Depuis les choses ne semblent pas s’être arrangées. La Suède et la Californie brûlent. Le Nord de l’Allemagne agricole se meurt de sécheresse. En Australie, de septembre 2019 à janvier 2020, dix millions d’hectares de forêts (soit 6 % de leur surface) sont la proie des flammes ; ils s’ajoutent aux 3 millions d’hectares de forêt boréale sibérienne détruits par des incendies de l’été 2019. La banquise fond. Des îles du Pacifique disparaissent sous les eaux d’une mer qui ne cesse de monter. Nos côtes françaises reculent. À Verkhoïansk, ville située au-delà du cercle polaire, à proximité du point le plus froid du monde habité, on a enregistré le 20 juin 2020, un record de température que les experts n’attendaient pas avant 2100 : 38 °C ! Notre Terre s’enflamme ! Des espèces animales et végétales disparaissent ou, dans le meilleur des cas, migrent vers des cieux plus cléments ! Et on parle de flux migratoires humains qui sillonnent la Planète ; les hommes sont poussés hors de leurs contrées d’origine par des températures auxquelles nous ne sommes pas habitués et qui ont stérilisé les sols chargés de produire de la nourriture. Bientôt, c’est l’eau douce qui va nous manquer enrichissant ainsi la longue série précédente d’événements catastrophiques !
Les « Pro Phénomènes Naturels », les climato-sceptiques, se sont tus ; ils ont abandonné la scène médiatique aux « Pro Activités Anthropiques ». Ils ne parlent plus, ou peu, mais, comme outre-Atlantique, ils s’activent en silence et au grand jour.

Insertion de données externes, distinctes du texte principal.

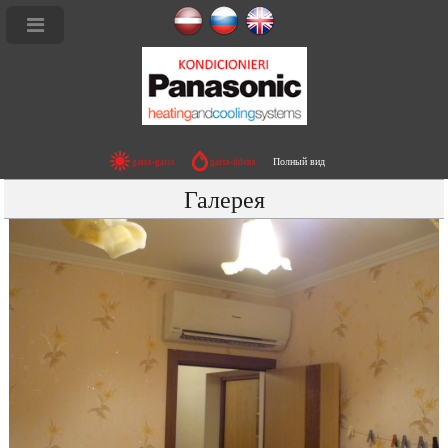
Ы - R32 ETHEREA Deluxe
Полный вид
gaiss-gaiss
gaiss-ūdens
ЛИТ СИСТЕМЫ - ETHEREA Deluxe
Галерея
Ы R32 Deluxe TZ
Ы fZ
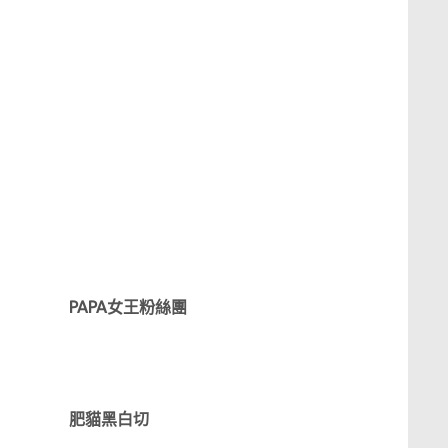
PAPA女王粉絲團
肥貓黑白切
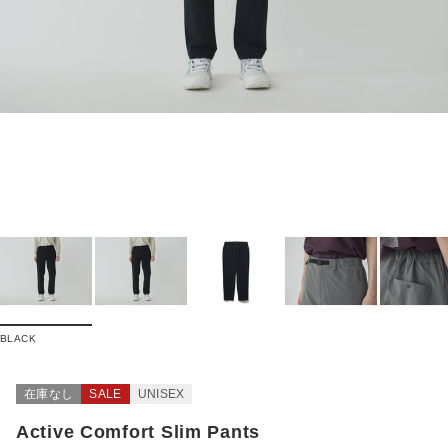
BLACK
在庫なし
SALE
UNISEX
Active Comfort Slim Pants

Des mines de charbon sont ouvertes et les centrales à charbon réactivées. Ailleurs, les sociétés pétrolières, profitant de la fonte de la banquise qui ouvre de nouvelles voies navigables, se précipitent au-delà du cercle polaire pour rechercher les nouveaux gisements d’hydrocarbures que le réchauffement climatique livre à l’avidité des Hommes.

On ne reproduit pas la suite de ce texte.